++++ SOURCE RECORDS
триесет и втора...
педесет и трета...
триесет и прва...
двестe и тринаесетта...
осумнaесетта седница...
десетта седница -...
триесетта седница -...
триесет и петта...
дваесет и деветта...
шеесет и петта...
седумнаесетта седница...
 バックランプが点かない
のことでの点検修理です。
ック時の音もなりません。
++++++++
++++ SOURCE RECORDS
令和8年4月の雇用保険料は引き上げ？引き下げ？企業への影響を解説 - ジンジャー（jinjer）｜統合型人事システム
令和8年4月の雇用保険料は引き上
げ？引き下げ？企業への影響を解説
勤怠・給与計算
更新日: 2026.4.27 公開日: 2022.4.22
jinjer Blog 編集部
++++++++
WHAT YOU SHOULD DO:
Pull each line containing the word "jinjer" out of the data above.

EXPECTED ANSWER:
令和8年4月の雇用保険料は引き上げ？引き下げ？企業への影響を解説 - ジンジャー（jinjer）｜統合型人事システム
jinjer Blog 編集部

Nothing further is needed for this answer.